The Income Tax Department continues to focus and enhance the skills of Assessing Officers (AO) to detect black money laundered through shell companies.
At the Direct Taxes Regional Training Institutes, AOs have been asked to look closely at books of accounts and income tax returns for current liabilities, loans and advances, which could be used for tax evasion.
Tax evasion
A senior IT officer said that the department has asked the AOs to expand their outlook and not treat shell companies as mere money laundering entities that use penny stock route or have received cash deposit during demonetisation. The AOs will need to look closely as such companies use IT returns to confuse investigators.
The officer said the department has reiterated that AOs handling assessment of such companies must not perceive that a case is small based on Profit and Loss Account, which shows a very small amount as its income. Such AOs miss huge amounts of current liabilities, loans and advances that go without scrutiny in such companies.
In such cases, coordinated investigation of the transactions of all entities by various AOs would result in the detection of “unexplained credit” in the shell company books, which will help in effectively detecting tax evasions, said the officer.

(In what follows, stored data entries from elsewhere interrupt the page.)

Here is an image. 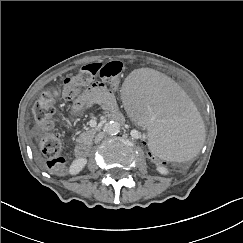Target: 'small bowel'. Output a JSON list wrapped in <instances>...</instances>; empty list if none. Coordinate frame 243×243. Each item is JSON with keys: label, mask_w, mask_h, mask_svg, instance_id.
Instances as JSON below:
<instances>
[{"label": "small bowel", "mask_w": 243, "mask_h": 243, "mask_svg": "<svg viewBox=\"0 0 243 243\" xmlns=\"http://www.w3.org/2000/svg\"><path fill=\"white\" fill-rule=\"evenodd\" d=\"M94 105H100L107 110L116 108L114 94L101 83H96L83 92L73 102L72 110L74 113H80Z\"/></svg>", "instance_id": "obj_1"}]
</instances>
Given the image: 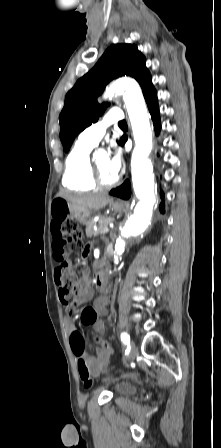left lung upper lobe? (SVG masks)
<instances>
[{"label":"left lung upper lobe","instance_id":"5c2ea615","mask_svg":"<svg viewBox=\"0 0 221 448\" xmlns=\"http://www.w3.org/2000/svg\"><path fill=\"white\" fill-rule=\"evenodd\" d=\"M145 64L146 59L136 45H111L98 63L76 82L67 93L59 116L60 139L65 152L69 151L75 137L103 114L107 105H99L97 96L112 79L131 76L139 82L143 94L153 88Z\"/></svg>","mask_w":221,"mask_h":448}]
</instances>
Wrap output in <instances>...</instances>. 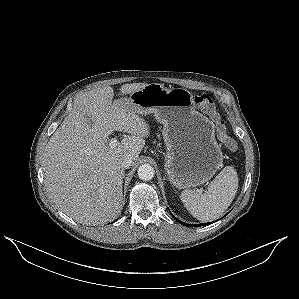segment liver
<instances>
[{
	"label": "liver",
	"mask_w": 299,
	"mask_h": 299,
	"mask_svg": "<svg viewBox=\"0 0 299 299\" xmlns=\"http://www.w3.org/2000/svg\"><path fill=\"white\" fill-rule=\"evenodd\" d=\"M147 84L120 87L131 94ZM111 86L78 94L71 112L50 137L43 154L45 186L52 201L75 221L98 225L113 221L123 207L124 170L119 160L129 155L135 162L145 145L149 127L135 108L121 99L113 101ZM86 117H90L89 124ZM125 136L115 148L107 140L115 131Z\"/></svg>",
	"instance_id": "1"
}]
</instances>
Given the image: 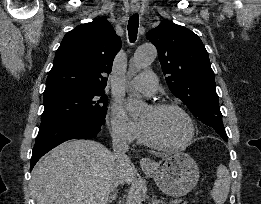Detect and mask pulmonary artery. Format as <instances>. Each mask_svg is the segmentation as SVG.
<instances>
[{
  "label": "pulmonary artery",
  "instance_id": "obj_1",
  "mask_svg": "<svg viewBox=\"0 0 261 204\" xmlns=\"http://www.w3.org/2000/svg\"><path fill=\"white\" fill-rule=\"evenodd\" d=\"M130 86L146 95H153L157 91V78L151 71H145L130 81Z\"/></svg>",
  "mask_w": 261,
  "mask_h": 204
}]
</instances>
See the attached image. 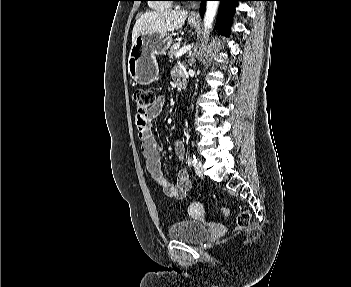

The department has also stressed on improving quality of assessment orders for accuracy in tax assessments, reducing litigation and enhancing revenue of the Department.
“Just like the concept of the quality circle is ingrained in the minds of industrial managers on a regular basis. Quality assessment is being stressed as a mantra for the AOs,” said the officer.
The officer pointed out that in order to reduce the time gap between the conduct of search and seizure operations by the IT officers and conclusion of tax assessments, a time limit of only one month has been set. This is being communicated to all the personnel.